Зажгли благовонную палочку для отсчета времени. Все взяли кисти и тушь, даже Старший принц взял кисть и на ощупь начал писать. Только Лян Цзюнь сидел, не решаясь начать.

—Что с братом Наследным Принцем?— спросила одна из восьми принцесс, сидевших позади принцев. Она была еще совсем юной и, глядя на Лян Цзюня, повернулась к девушке лет пятнадцати-шестнадцати, сидевшей рядом.
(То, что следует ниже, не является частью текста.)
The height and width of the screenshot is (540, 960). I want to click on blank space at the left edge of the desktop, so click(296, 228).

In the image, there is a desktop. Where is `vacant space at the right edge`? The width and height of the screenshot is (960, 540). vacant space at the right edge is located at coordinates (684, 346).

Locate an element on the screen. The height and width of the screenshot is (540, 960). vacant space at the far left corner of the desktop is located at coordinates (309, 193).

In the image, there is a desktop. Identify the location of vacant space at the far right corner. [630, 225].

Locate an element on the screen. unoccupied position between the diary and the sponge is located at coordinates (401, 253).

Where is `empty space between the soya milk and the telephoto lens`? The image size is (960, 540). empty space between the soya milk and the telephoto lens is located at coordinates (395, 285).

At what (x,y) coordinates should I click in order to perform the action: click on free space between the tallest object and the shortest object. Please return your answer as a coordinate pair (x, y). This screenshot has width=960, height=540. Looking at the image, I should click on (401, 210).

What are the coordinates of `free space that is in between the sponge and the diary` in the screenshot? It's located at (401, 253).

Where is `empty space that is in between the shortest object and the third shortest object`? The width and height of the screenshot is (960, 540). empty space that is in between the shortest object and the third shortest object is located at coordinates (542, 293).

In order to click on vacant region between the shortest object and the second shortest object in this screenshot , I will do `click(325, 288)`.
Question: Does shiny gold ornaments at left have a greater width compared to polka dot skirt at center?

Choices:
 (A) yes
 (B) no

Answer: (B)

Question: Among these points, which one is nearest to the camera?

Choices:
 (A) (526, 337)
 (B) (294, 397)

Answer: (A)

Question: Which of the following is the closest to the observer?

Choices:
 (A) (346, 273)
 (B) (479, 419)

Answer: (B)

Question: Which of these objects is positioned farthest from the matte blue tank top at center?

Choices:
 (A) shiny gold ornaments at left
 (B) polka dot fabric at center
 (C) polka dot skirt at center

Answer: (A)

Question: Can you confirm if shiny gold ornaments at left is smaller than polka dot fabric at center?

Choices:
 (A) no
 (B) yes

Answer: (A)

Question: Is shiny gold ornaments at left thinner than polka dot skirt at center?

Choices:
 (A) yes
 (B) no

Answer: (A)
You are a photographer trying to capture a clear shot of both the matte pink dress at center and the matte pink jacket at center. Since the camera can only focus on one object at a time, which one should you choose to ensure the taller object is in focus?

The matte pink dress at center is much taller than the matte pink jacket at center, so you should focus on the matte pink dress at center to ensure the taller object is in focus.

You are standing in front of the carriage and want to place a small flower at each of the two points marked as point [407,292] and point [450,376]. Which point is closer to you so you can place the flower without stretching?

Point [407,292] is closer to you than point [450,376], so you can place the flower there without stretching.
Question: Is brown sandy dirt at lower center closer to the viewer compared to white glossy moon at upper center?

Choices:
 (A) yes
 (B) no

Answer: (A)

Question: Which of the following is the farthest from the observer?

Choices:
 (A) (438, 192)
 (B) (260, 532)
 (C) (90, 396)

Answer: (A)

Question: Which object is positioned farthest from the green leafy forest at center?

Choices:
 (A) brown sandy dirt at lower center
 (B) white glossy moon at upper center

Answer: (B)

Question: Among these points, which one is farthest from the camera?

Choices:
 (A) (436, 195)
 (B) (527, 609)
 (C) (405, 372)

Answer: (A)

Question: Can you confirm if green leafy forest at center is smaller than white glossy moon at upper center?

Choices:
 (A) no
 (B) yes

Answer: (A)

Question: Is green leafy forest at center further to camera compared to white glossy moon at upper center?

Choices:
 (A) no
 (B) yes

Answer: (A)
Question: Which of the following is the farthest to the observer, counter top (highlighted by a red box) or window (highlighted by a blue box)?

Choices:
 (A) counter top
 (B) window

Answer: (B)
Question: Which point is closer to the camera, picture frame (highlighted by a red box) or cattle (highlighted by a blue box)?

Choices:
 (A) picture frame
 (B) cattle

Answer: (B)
Эта девушка, похожая на императрицу, была родной сестрой Шестого принца Лян Юя, принцесса Ланьлин.

Принцесса Ланьлин улыбнулась: —Брат Наследный Принц, наверное, обдумывает стихи. Когда он придумает гениальную строку, то не сможет сдержать радости и ударит по столу.

Сидевшая рядом старшая принцесса Фанлин рассмеялась: —Боюсь, наш Наследный Принц даже если разобьет стол, ничего не напишет.

Принцесса Фанлин давно вышла замуж. Ее муж носил фамиливый Фэн и командовал тремя столичными гвардейскими подразделениями. Она и Седьмой принц были детьми наложницы Чэнь, поэтому она не проявляла особого уважения к Наследному Принцу и была одной из немногих, кто осмеливался ему перечить. Впрочем, она перечила только предыдущему Лян Цзюню. С тех пор как он переродился, принцессе Фанлин еще не представился случай столкнуться с ним лицом к лицу.

—Брат Наследный Принц обладает настоящим талантом и обязательно получит нефритовый кулон канцлера Фана,— вдруг вставила самая младшая принцесса Аньян. Среди многочисленных детей императора Лян Чжэня только Лян Цзюнь и принцесса Аньян были одиноки, не имея родных братьев и сестер. Поэтому в прошлом Лян Цзюнь больше всех баловал ее.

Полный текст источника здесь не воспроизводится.